● **Directions for this task**
A faithful copy of all the data is required; pictures should not be included.

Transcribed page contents

···

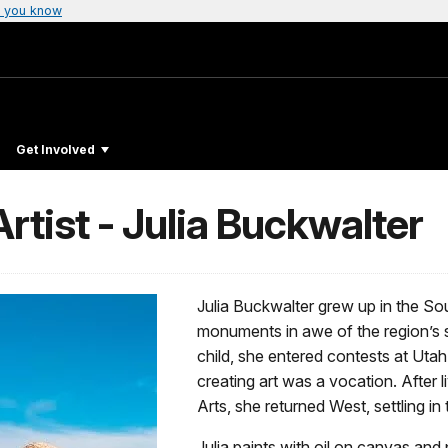
 you know
Get Involved
tist - Julia Buckwalter
Julia Buckwalter grew up in the So
monuments in awe of the region’s 
child, she entered contests at Utah
creating art was a vocation. After 
Arts, she returned West, settling in 
Julia paints with oil on canvas and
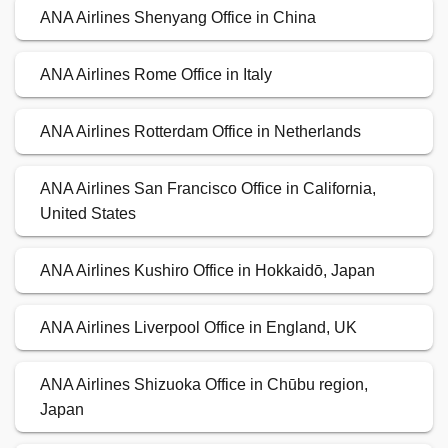
ANA Airlines Shenyang Office in China
ANA Airlines Rome Office in Italy
ANA Airlines Rotterdam Office in Netherlands
ANA Airlines San Francisco Office in California,
United States
ANA Airlines Kushiro Office in Hokkaidō, Japan
ANA Airlines Liverpool Office in England, UK
ANA Airlines Shizuoka Office in Chūbu region,
Japan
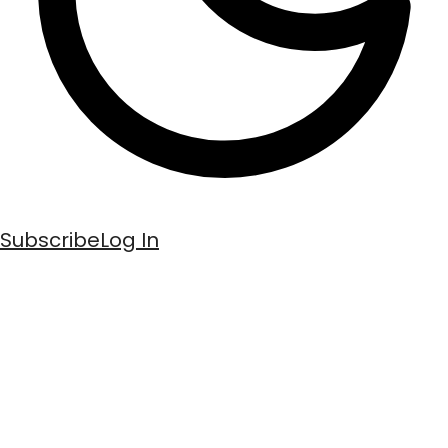
Subscribe
Log In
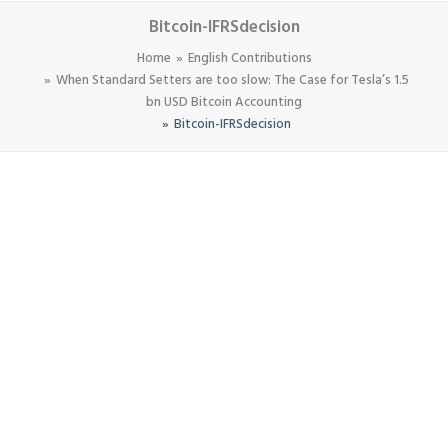
Bitcoin-IFRSdecision
Home
English Contributions
When Standard Setters are too slow: The Case for Tesla’s 1.5
bn USD Bitcoin Accounting
Bitcoin-IFRSdecision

···

● **Reply to the task**
 you know
Get Involved
tist - Julia Buckwalter
Julia Buckwalter grew up in the So
monuments in awe of the region’s 
child, she entered contests at Utah
creating art was a vocation. After 
Arts, she returned West, settling in 
Julia paints with oil on canvas and
ANA Airlines Shenyang Office in China
ANA Airlines Rome Office in Italy
ANA Airlines Rotterdam Office in Netherlands
ANA Airlines San Francisco Office in California,
United States
ANA Airlines Kushiro Office in Hokkaidō, Japan
ANA Airlines Liverpool Office in England, UK
ANA Airlines Shizuoka Office in Chūbu region,
Japan
Subscribe
Log In
Bitcoin-IFRSdecision
Home
English Contributions
When Standard Setters are too slow: The Case for Tesla’s 1.5
bn USD Bitcoin Accounting
Bitcoin-IFRSdecision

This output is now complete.